ASSIGNMENT: Your job is to reproduce all of the data exactly.

SUPPLIED MATERIAL:
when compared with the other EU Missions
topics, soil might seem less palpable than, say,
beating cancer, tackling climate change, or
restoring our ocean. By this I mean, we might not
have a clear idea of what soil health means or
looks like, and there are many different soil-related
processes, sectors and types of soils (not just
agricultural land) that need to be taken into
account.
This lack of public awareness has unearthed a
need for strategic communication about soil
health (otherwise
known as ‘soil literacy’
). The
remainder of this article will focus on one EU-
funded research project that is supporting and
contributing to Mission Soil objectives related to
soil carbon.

RESULT OF THE EXERCISE:
when compared with the other EU Missions
topics, soil might seem less palpable than, say,
beating cancer, tackling climate change, or
restoring our ocean. By this I mean, we might not
have a clear idea of what soil health means or
looks like, and there are many different soil-related
processes, sectors and types of soils (not just
agricultural land) that need to be taken into
account.
This lack of public awareness has unearthed a
need for strategic communication about soil
health (otherwise
known as ‘soil literacy’
). The
remainder of this article will focus on one EU-
funded research project that is supporting and
contributing to Mission Soil objectives related to
soil carbon.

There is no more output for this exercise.